== Information supplied

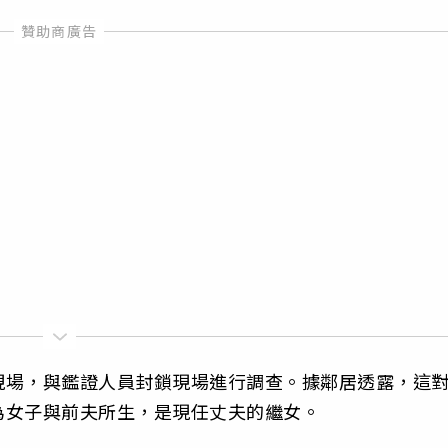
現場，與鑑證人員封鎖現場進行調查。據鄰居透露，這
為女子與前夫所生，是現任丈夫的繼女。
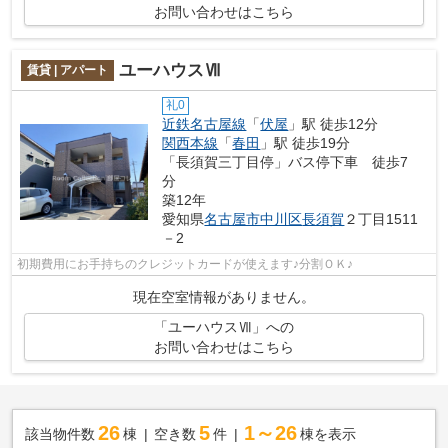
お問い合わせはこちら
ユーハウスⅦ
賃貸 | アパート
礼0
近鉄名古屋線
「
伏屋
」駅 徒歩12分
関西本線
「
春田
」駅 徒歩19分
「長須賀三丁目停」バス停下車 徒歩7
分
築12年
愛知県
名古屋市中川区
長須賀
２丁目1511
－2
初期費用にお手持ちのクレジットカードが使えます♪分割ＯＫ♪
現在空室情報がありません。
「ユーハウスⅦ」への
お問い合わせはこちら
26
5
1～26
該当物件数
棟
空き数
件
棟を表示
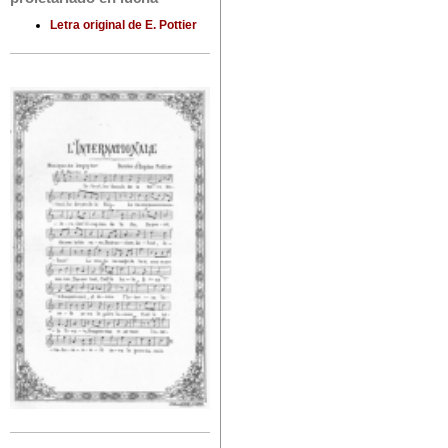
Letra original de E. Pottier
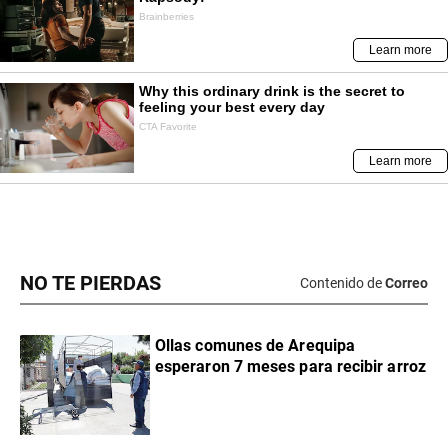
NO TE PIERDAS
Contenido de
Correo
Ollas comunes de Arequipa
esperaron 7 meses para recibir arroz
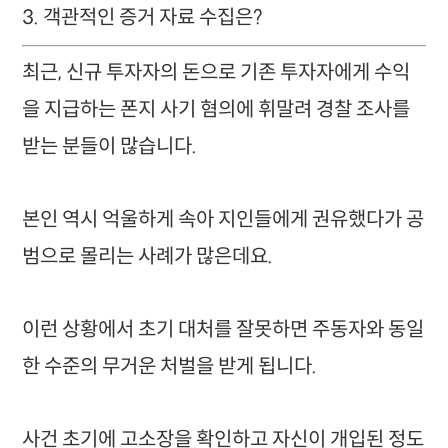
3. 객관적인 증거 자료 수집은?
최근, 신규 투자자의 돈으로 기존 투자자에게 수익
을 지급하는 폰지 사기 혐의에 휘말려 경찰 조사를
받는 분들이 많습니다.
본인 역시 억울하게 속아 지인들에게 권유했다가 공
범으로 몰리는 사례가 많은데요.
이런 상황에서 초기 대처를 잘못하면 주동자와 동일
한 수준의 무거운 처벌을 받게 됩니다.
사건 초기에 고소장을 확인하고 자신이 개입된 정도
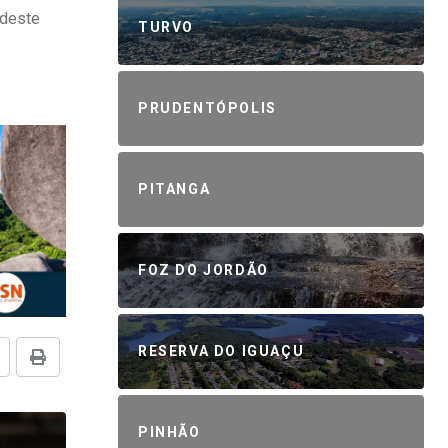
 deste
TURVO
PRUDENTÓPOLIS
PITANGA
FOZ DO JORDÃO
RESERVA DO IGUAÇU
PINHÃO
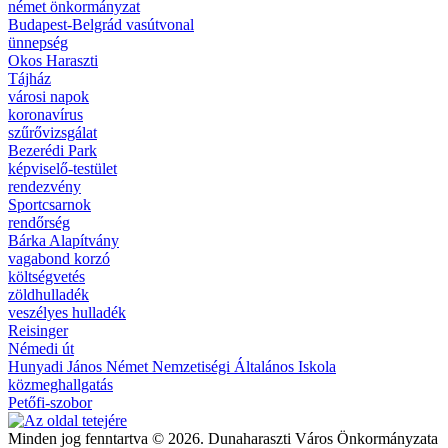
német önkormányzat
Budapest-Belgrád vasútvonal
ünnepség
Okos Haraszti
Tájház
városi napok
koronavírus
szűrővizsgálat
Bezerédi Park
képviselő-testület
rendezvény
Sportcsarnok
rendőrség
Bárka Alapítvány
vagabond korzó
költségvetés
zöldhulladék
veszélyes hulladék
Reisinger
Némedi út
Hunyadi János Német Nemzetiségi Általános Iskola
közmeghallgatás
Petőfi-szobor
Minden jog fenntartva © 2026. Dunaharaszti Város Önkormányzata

====

• _Assignment_
Exact repetition required: repeat the first line of the listing above, the line containing "Letra original de E. Pottier", and every line between, leaving out pictures.

• _Answer to this exercise_
現場，與鑑證人員封鎖現場進行調查。據鄰居透露，這
為女子與前夫所生，是現任丈夫的繼女。
お問い合わせはこちら
ユーハウスⅦ
賃貸 | アパート
礼0
近鉄名古屋線
「
伏屋
」駅 徒歩12分
関西本線
「
春田
」駅 徒歩19分
「長須賀三丁目停」バス停下車 徒歩7
分
築12年
愛知県
名古屋市中川区
長須賀
２丁目1511
－2
初期費用にお手持ちのクレジットカードが使えます♪分割ＯＫ♪
現在空室情報がありません。
「ユーハウスⅦ」への
お問い合わせはこちら
26
5
1～26
該当物件数
棟
空き数
件
棟を表示
Letra original de E. Pottier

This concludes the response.